Hannes Sjoblad - Futur en Seine 2017
Hannes Sjoblad - Futur en Seine 2017 - L. BEAUDONNET / 20 MINUTES

Son blase : C’est le guide du safari transhumaniste, notre éclaireur. Fondateur de l’association suédoise de biohacking, Hannes Sjoblad est l’un des principaux défenseurs de l’amélioration de l’homme grâce à la technologie et, notamment, l’implant de puces électroniques. « Plus besoin de se demander si on a bien pris les clés de chez soi, on les a sous la peau », sourit-il. L’idée du biohacking est d’utiliser une technologie qui existait déjà, la puce électronique, et de détourner son utilité pour en faire autre chose.

Son terrain de jeu ? Le corps humain. Son objectif est de montrer les manières dont l’expérience humaine a été modifiée à l’aide de la technologie et comment le corps interagit avec elle. 

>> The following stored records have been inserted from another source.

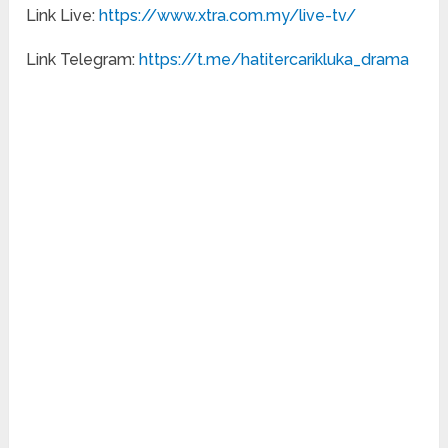
Link Live:
https://www.xtra.com.my/live-tv/
Link Telegram:
https://t.me/hatitercarikluka_drama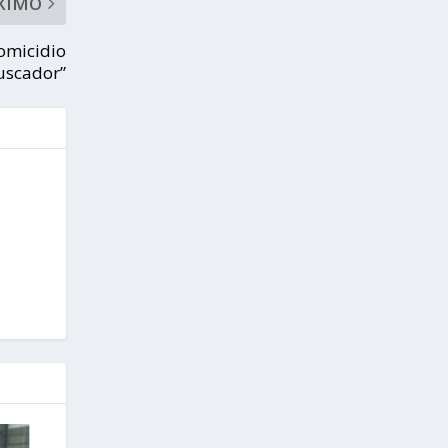
XIMO
homicidio
uscador”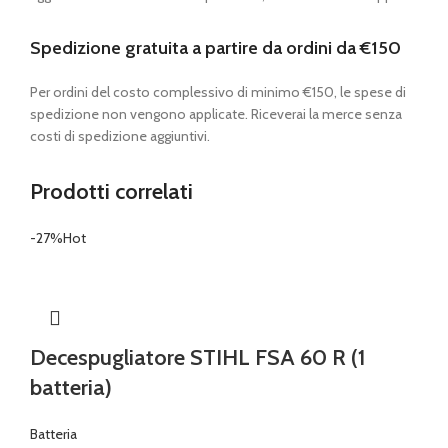
Spedizione gratuita a partire da ordini da €150
Per ordini del costo complessivo di minimo €150, le spese di
spedizione non vengono applicate. Riceverai la merce senza
costi di spedizione aggiuntivi.
Prodotti correlati
-27%
Hot
Decespugliatore STIHL FSA 60 R (1
batteria)
Batteria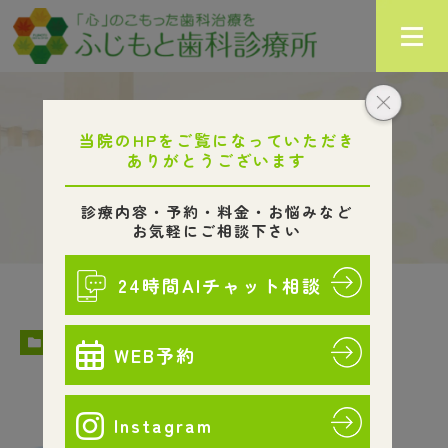
Month: 2016年8月
HOME
2016
8月
COLUMN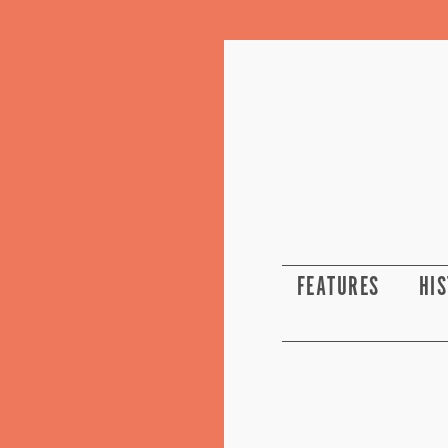
FEATURES
HI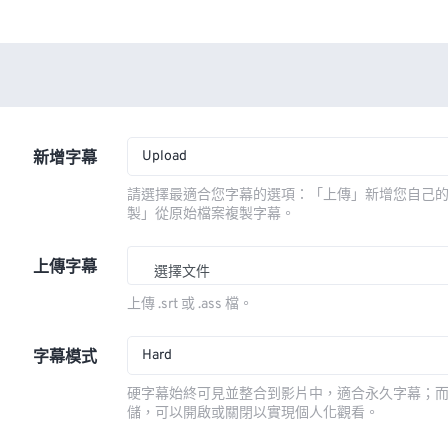
Upload
新增字幕
請選擇最適合您字幕的選項：「上傳」新增您自己
製」從原始檔案複製字幕。
上傳字幕
選擇文件
上傳 .srt 或 .ass 檔。
Hard
字幕模式
硬字幕始終可見並整合到影片中，適合永久字幕；
儲，可以開啟或關閉以實現個人化觀看。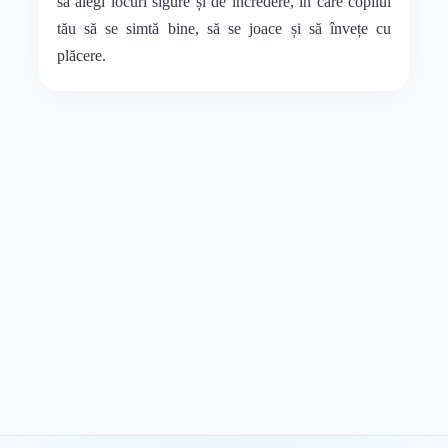
să alegi locuri sigure și de încredere, în care copilul
tău să se simtă bine, să se joace și să învețe cu
plăcere.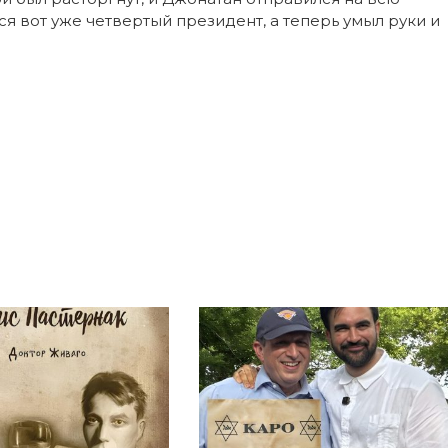
ся вот уже четвертый президент, а теперь умыл руки и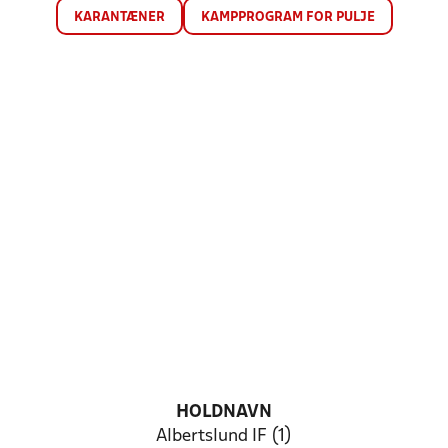
KARANTÆNER
KAMPPROGRAM FOR PULJE
HOLDNAVN
Albertslund IF (1)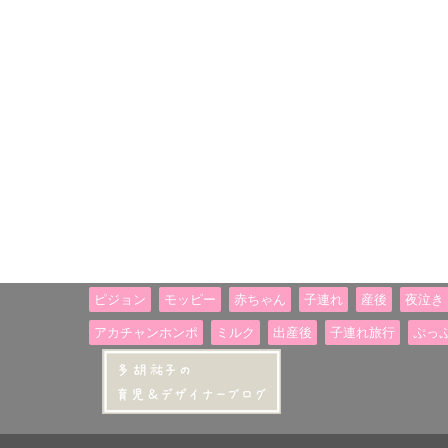
ピジョン
モッピー
赤ちゃん
子連れ
産後
夜泣き
アカチャンホンポ
ミルク
出産後
子連れ旅行
ぷっ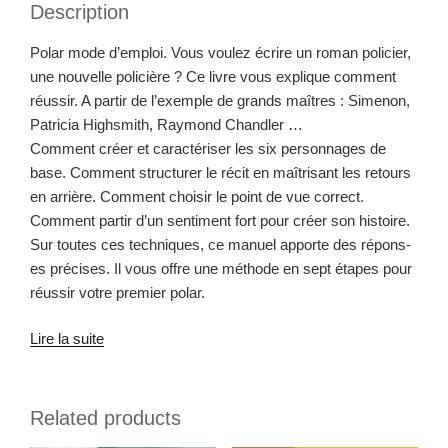
Description
Polar mode d’emploi. Vous voulez écrire un roman polici­er,
une nou­velle poli­cière ? Ce livre vous explique com­ment
réus­sir. A par­tir de l’exemple de grands maîtres : Simenon,
Patri­cia High­smith, Ray­mond Chandler …
Com­ment créer et car­ac­téris­er les six per­son­nages de
base. Com­ment struc­tur­er le réc­it en maîtrisant les retours
en arrière. Com­ment choisir le point de vue correct.
Com­ment par­tir d’un sen­ti­ment fort pour créer son histoire.
Sur toutes ces tech­niques, ce manuel apporte des répons­
es pré­cis­es. Il vous offre une méth­ode en sept étapes pour
réus­sir votre pre­mier polar.
Lire la suite
Related products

Son espèce. Les cyborgs, les biohackers, et toutes les espèces d'hommes augmentés. Ils sont plus de 10.000 à porter une puce dans le monde. Son idée : l’espèce humaine telle qu’on la connaît n’est pas la dernière version de l’homme, la prochaine arrive.

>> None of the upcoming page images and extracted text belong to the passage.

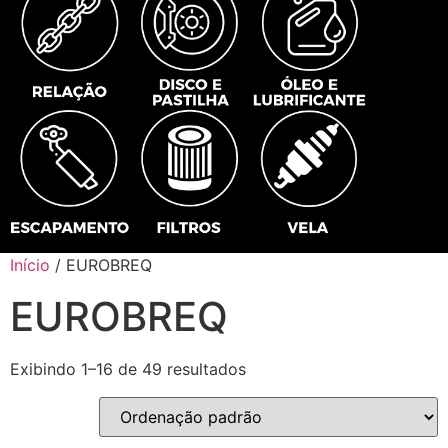
Início
/ EUROBREQ
EUROBREQ
Exibindo 1–16 de 49 resultados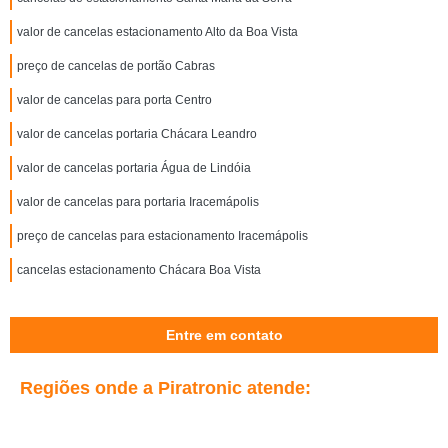
valor de cancelas estacionamento Alto da Boa Vista
preço de cancelas de portão Cabras
valor de cancelas para porta Centro
valor de cancelas portaria Chácara Leandro
valor de cancelas portaria Água de Lindóia
valor de cancelas para portaria Iracemápolis
preço de cancelas para estacionamento Iracemápolis
cancelas estacionamento Chácara Boa Vista
Entre em contato
Regiões onde a Piratronic atende: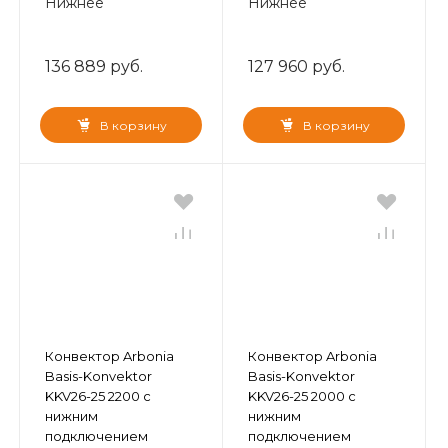
Нижнее
Нижнее
136 889 руб.
127 960 руб.
В корзину
В корзину
Конвектор Arbonia
Конвектор Arbonia
Basis-Konvektor
Basis-Konvektor
KKV26-25 2200 с
KKV26-25 2000 с
нижним
нижним
подключением
подключением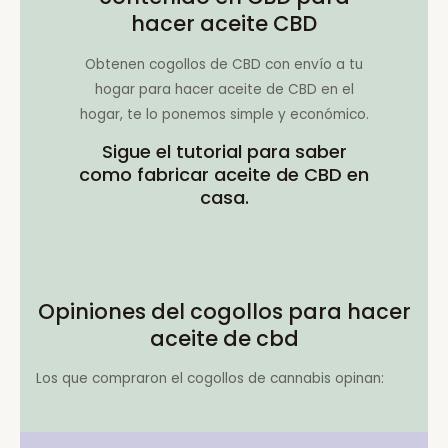
hacer aceite CBD
Obtenen cogollos de CBD con envío a tu
hogar para hacer aceite de CBD en el
hogar, te lo ponemos simple y económico.
Sigue el tutorial para saber
como fabricar aceite de CBD en
casa.
Opiniones del cogollos para hacer
aceite de cbd
Los que compraron el cogollos de cannabis opinan: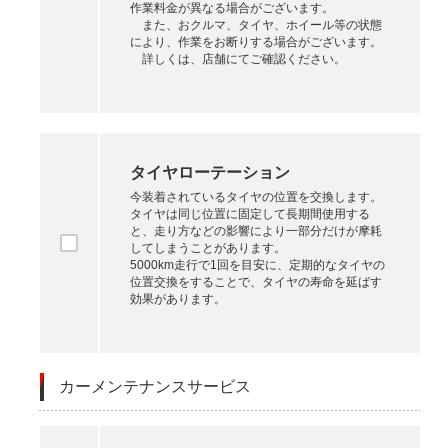
作業料金が異なる場合がございます。
また、おクルマ、タイヤ、ホイール等の状態
により、作業をお断りする場合がございます。
詳しくは、店舗にてご確認ください。
タイヤローテーション
今装着されているタイヤの位置を交換します。
タイヤは同じ位置に固定して長期間使用する
と、走り方などの影響により一部分だけが摩耗
してしまうことがあります。
5000km走行で1回を目安に、定期的なタイヤの
位置交換をすることで、タイヤの寿命を延ばす
効果があります。
カーメンテナンスサービス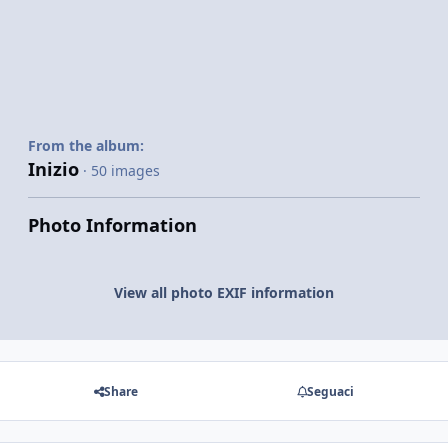
From the album:
Inizio
· 50 images
Photo Information
View all photo EXIF information
Share
Seguaci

Sa vision de l’homme du futur. « Nous allons assister à une belle explosion de la diversité de l’homme et de son identité. Dans le futur, les gens auront des nouveaux sens et de nouveaux organes, et ces améliorations donneront une nouvelle façon de comprendre le monde ».

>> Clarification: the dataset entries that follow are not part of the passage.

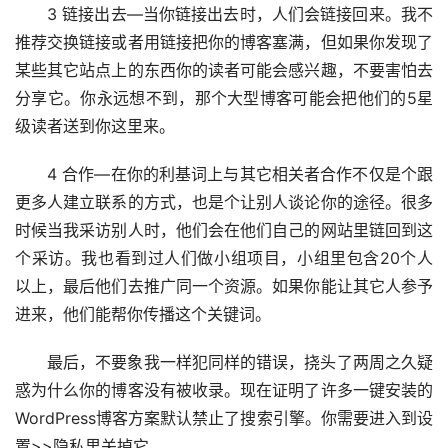
3 链接出去—当你链接出去时，人们会链接回来。我不
推荐交换链接或者用链接把你的博客塞满，但如果你发现了
某些其它站点上的东西你的读者可能会感兴趣，不要害怕去
分享它。你永远想不到，那个大型博客可能会把他们的5星
级读者送到你这里来。
4 合作—在你的利基词上与其它相关者合作不仅是个跟
更多人建立联系的方式，也是个让别人谈论你的途径。很多
时候当我采访别人时，他们会在他们自己的网站里链回到这
个采访。我也看到过人们做小组项目，小组里包含20个人
以上，最后他们去推广同一个资源。如果你能让其它人参予
进来，他们能帮你传播这个关键词。
最后，不要象我一样犯同样的错误，挠头了两周之久疑
惑为什么你的博客没有被收录。现在证明了许多一键安装的
WordPress博客方案默认禁止了搜索引擎。你需要进入到设
置>>隐私里关掉它。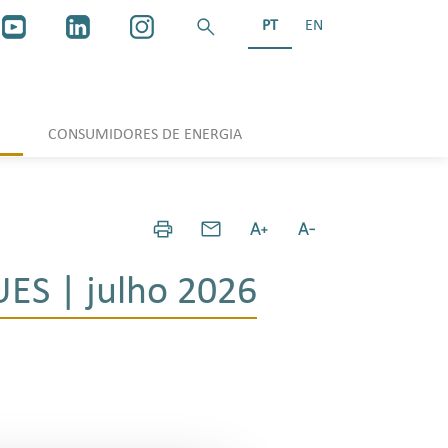
PT
EN
CONSUMIDORES DE ENERGIA
ES | julho 2026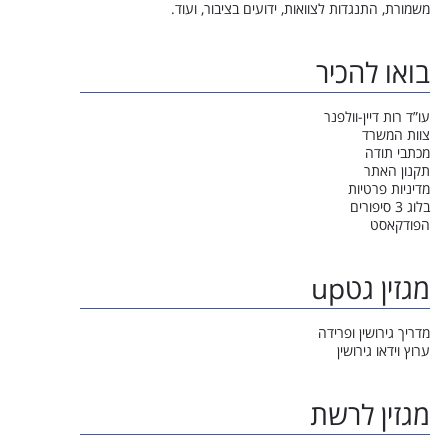
משמורת, התנגדות לצוואות, ידועים בציבור, ועוד.
בואו להכיר
עו”ד רות דיין-וולפנר
צוות המשרד
מכתבי תודה
תקנון האתר
מדיניות פרטיות
בלוג 3 סיפורים
הפודקאסט
מגזין גטup
מדריך גירושין ופרידה
ערוץ וידאו גירושין
מגזין לרשת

Liviu Babitz - Cofondateur de Cyborg Nest

Liviu Babitz - Cyborg Nest Futur en Seine 2017
Liviu Babitz - Cyborg Nest Futur en Seine 2017 - L. BEAUDONNET / 20 MINUTES

Son invention : Le sixième sens. Proche du cyborg Neil Harbisson, Liviu Babitz a inventé le north sense, un implant accroché sur le torse qui permet de percevoir le nord par petites vibrations. « La notion du nord est profondément ancrée dans les traditions et créer ce sixième sens nous semblait intéressant pour commencer », explique-t-il. Ce n’est pas un instrument pour l’orientation, mais un sens qui permet de percevoir le nord qu’on le veuille ou non, de la même manière qu’on ne décide pas d’entendre le monde qui nous entoure, ou qu’on ne retire pas ses yeux après avoir regardé un film. On ne choisit pas quand le north sense nous donne une information.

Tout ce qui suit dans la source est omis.